[Opening MATERIAL SUPPLIED section]

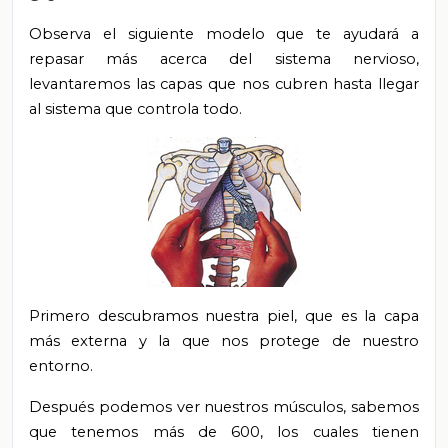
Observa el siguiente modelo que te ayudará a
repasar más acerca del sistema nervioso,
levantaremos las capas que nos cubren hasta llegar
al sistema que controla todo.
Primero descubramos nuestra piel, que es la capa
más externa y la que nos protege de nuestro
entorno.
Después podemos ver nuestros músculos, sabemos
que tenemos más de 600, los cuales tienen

[Closing MATERIAL SUPPLIED section]
[Opening MATERIAL SUPPLIED section]

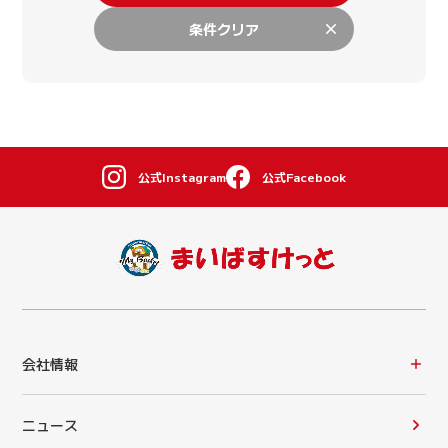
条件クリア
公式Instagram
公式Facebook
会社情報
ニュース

[Closing MATERIAL SUPPLIED section]

YOUR GOAL:
Scan the lines above for "levantaremos las capas" and for "que tenemos más de 600, los cuales tienen". Repeat exactly the line holding each of them and every line in between.

SOLUTION TO THIS EXERCISE:
levantaremos las capas que nos cubren hasta llegar
al sistema que controla todo.
Primero descubramos nuestra piel, que es la capa
más externa y la que nos protege de nuestro
entorno.
Después podemos ver nuestros músculos, sabemos
que tenemos más de 600, los cuales tienen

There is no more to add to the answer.